2 In Mobius Group Pty Ltd v Inoteq Pty Ltd [2024] WADC 114, the email address was specified as the address for notices however the Plaintiff failed to establish that this alone meant that unauthorised communication originating from that system would be deemed to be notice by the Defendant.
3 The forged email contained formatting and grammatical errors which may have warned the recipient that the communication did not come from the usual party they dealt with, but the email came from the other party’s server.
4 The 2022 FBI crime report estimated BEC attacks cost US companies over $3.6 Billion dollars in that year alone: Federal Bureau of Investigation, Internet Crime Report (Report, 2022).
5 US Attorney’s Office, Southern District of New York, ‘Lithuanian Man Sentenced To 5 Years In Prison For Theft Of Over $120 Million In Fraudulent Business Email Compromise Scheme’ (Press Release, 19 December 2019).
6 On occasion, the entire transaction has been fabricated by the attackers, with middle management duped into transferring money on supposed instructions from the top executives: Pathe News BEC.
7 sales@vendorfirm.com.biz vs sales@vendorfirm.com.au, for example.
8 The measures taken to protect the Transferee’s systems were the subject of evidence in both Mobius and Factory Direct. Deficiencies were noted, but in both cases it was noted that the evidence did not establish substantial lack of care. Reading between the lines in Mobius, if the cybersecurity standard had been egregiously poor the Court may have been inclined to find at least a basic duty to take care on the part of the Transferee. See comments on this point at [145]-[147].
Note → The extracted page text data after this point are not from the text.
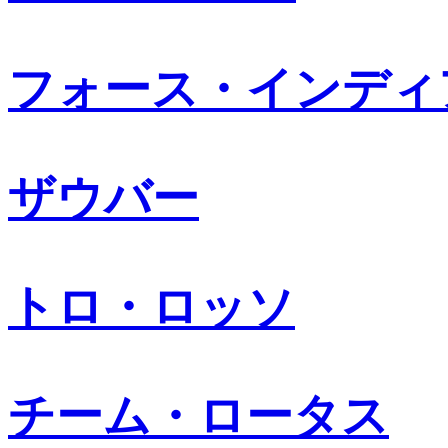
フォース・インディ
ザウバー
トロ・ロッソ
チーム・ロータス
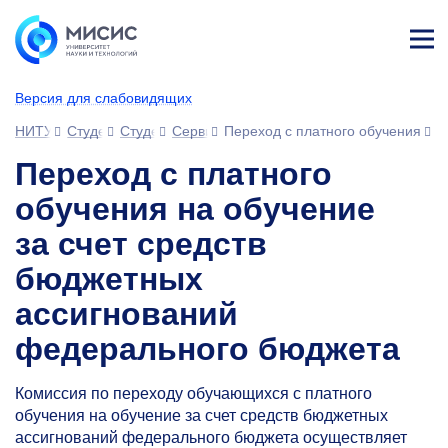
Лич
ны
Версия для слабовидящих
й
каб
НИТУ МИСИС
Студентам
Студенческий офис
Сервисы для обучающихся
Переход с платного обучения
ине
т
Переход с платного
обучения на обучение
за счет средств
бюджетных
ассигнований
федерального бюджета
Комиссия по переходу обучающихся с платного
обучения на обучение за счет средств бюджетных
ассигнований федерального бюджета осуществляет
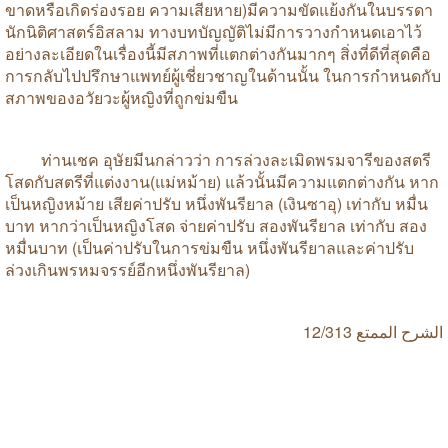
ขาดหรือเกิดร่องรอย
ความเสียหาย
)
มีความขัดแย้งกันในบรรดา
นักนิติศาสตร์อิสลาม
ทางบทบัญญัติไม่มีการวางกำหนดเอาไว้
อย่างละเอียดในเรื่องนี้มีสภาพที่แตกต่างกันมากๆ
สิ่งที่ดีที่สุดคือ
การกลับไปปรึกษาแพทย์ผู้เชี่ยวชาญในด้านนั้น
ในการกำหนดกับ
สภาพของอวัยวะผู้หญิงที่ถูกข่มขืน
ท่านเชค
อุษัยมีนกล่าวว่า
การล่วงละเมิดพรมจารีของสตรี
โสดกับสตรีที่แต่งงาน
(
แม่หม้าย
)
แล้วนั้นมีความแตกต่างกัน
หาก
เป็นหญิงหม้าย
เสียค่าปรับ
หนึ่งพันรียาล
(
เงินซาอุ
)
เท่ากับ
หมื่น
บาท
หากว่าเป็นหญิงโสด
จ่ายค่าปรับ
สองพันรียาล
เท่ากับ
สอง
หมื่นบาท
(
เป็นค่าปรับในการข่มขืน
หนึ่งพันรียาลและค่าปรับ
ล่วงเกินพรหมจรรย์อีกหนึ่งพันรียาล
)
12/313
الممتع
الشرح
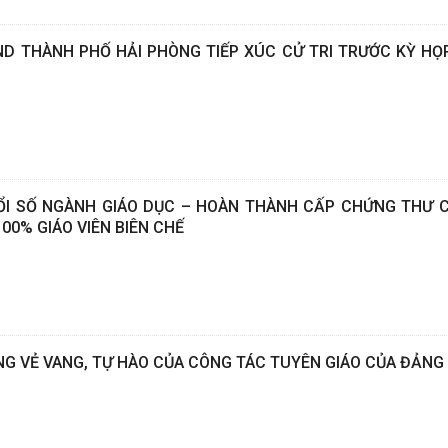
ĐND THÀNH PHỐ HẢI PHÒNG TIẾP XÚC CỬ TRI TRƯỚC KỲ H
I SỐ NGÀNH GIÁO DỤC – HOÀN THÀNH CẤP CHỨNG THƯ 
00% GIÁO VIÊN BIÊN CHẾ
G VẺ VANG, TỰ HÀO CỦA CÔNG TÁC TUYÊN GIÁO CỦA ĐẢNG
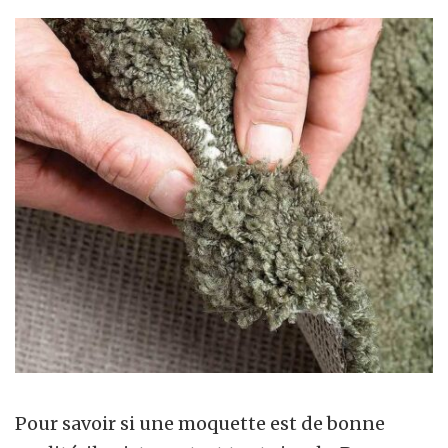
Pour savoir si une moquette est de bonne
9 And yes – they really should have been called “We import stuff and sell it to you for a markup fencing”
10 See Woolcock St Investments v CDG Pty Ltd [2004] HCA 16; Caltex Refineries (Qld) Pty Ltd v Stavar [2009] NSWCA 258, [101]-[103] for a list of considerations that apply to finding a general / novel duty to avoid foreseeable risk.
11 See National Australia Bank v Hokit (1996) 39 NSWLR 377, 391 (Mahoney P), Factory Direct Fencing Pty Ltd v Kong AH International Company Ltd [2013] QDC 239, [125].
12 In the case of a law firm insured by Lexon, the timing and format of such warnings is specified in the Conveyancing Protocol. It may be wise to include it in the contract of retainer as well. For the reasons that real time communication (rather than reliance on recorded messages), see David Bowles, ‘Hackers have a new weapon’, QLS Proctor (online, 20 August 2024).
13 Queensland Law Society, Australian Solicitors’ Conduct Rules (at 27 September 2024) r 9.
14 Phillipp v Barclays Bank UK Plc [2023] UKSC 25.
15 See for example AFCA determination 12-00-1016692 in which the fact that the customer passed authorisation codes for the transfer to the scammer was ignored on the basis that they were tricked into doing so and therefore such disclosure was not “voluntary”. The case law relied upon to reach this conclusion was extraordinarily thin, but similar conclusions have been reached internationally.